In December 2022, the OSQ announced the appointment of Clemens Schuldt as its next music director, effective September 2023, with an initial contract of four seasons.

==Music directors==
- Joseph Vézina (1902–1924)
- Robert Talbot (1924–1942)
- Edwin Bélanger (1942–1951)
- Wilfrid Pelletier (1951–1966)
- Françoys Bernier (1966–1968)
- Pierre Dervaux (1968–1975)
- James DePreist (1976–1983)
- Simon Streatfeild (1983–1991)
- Pascal Verrot (1991–1998)
- Yoav Talmi (1998–2011)
- Fabien Gabel (2012–2021)
- Clemens Schuldt (2023–present)

==Discography==
- Roger Matton: Mouvement symphonique I - Lekeu Adagio pour quatuor d'orchestre, Opus 3 - Milhaud Suite provençale. James DePreist conductor. Hidetaro Suzuki concertmaster. 1977. RCI 454/(Matton) 5-ACM 29
- Music of the Magical Realism, vol 2: Denys Bouliane Le Cactus rieur et la demoiselle qui souffrait d'une soif insatiable. Streatfeild conductor. 1991. SNE 567 (CD)

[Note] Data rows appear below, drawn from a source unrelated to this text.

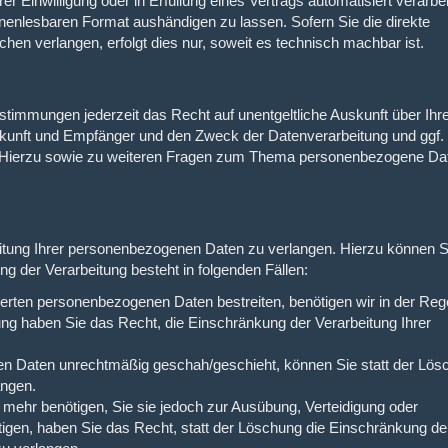
r Einwilligung oder in Erfüllung eines Vertrags automatisiert verarbe
inenlesbaren Format aushändigen zu lassen. Sofern Sie die direkte
hen verlangen, erfolgt dies nur, soweit es technisch machbar ist.
timmungen jederzeit das Recht auf unentgeltliche Auskunft über Ihr
unft und Empfänger und den Zweck der Datenverarbeitung und ggf. 
n. Hierzu sowie zu weiteren Fragen zum Thema personenbezogene Da
itung Ihrer personenbezogenen Daten zu verlangen. Hierzu können S
g der Verarbeitung besteht in folgenden Fällen:
herten personenbezogenen Daten bestreiten, benötigen wir in der Rege
ung haben Sie das Recht, die Einschränkung der Verarbeitung Ihrer
en Daten unrechtmäßig geschah/geschieht, können Sie statt der Lös
angen.
mehr benötigen, Sie sie jedoch zur Ausübung, Verteidigung oder
en, haben Sie das Recht, statt der Löschung die Einschränkung de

- André Prévost Le Conte de l'Oiseau - Haydn Toy Symphony. Berryman and Besré narrator, Duschenes conductor. 1984. SNE 518/(Prévost) 6-ACM 28
- El Cuento del Pajaro - Haydn Toy Symphony. Rodriguez and Barris narrator, Duschenes conductor. 1984. SNE 519
- The Tale of the Bird - Haydn Toy Symphony. Henry and Monette narrator, Duschenes conductor. 1983. SNE 505
- Dancing for 100 years (works by Bartók, Brahms, Champagne, François Dompierre and Antonín Dvořák. Yoav Talmi, conductor; Darren Lowe, violin. 2002. Analekta fl. FL 2 3156.
- André Mathieu's Concerto de Québec - Richard Addinsell's Warsaw Concerto - George Gershwin's Concerto in F. Yoav Talmi conductor, Alain Lefèvre piano. 2003. Analekta. AN 2 9814.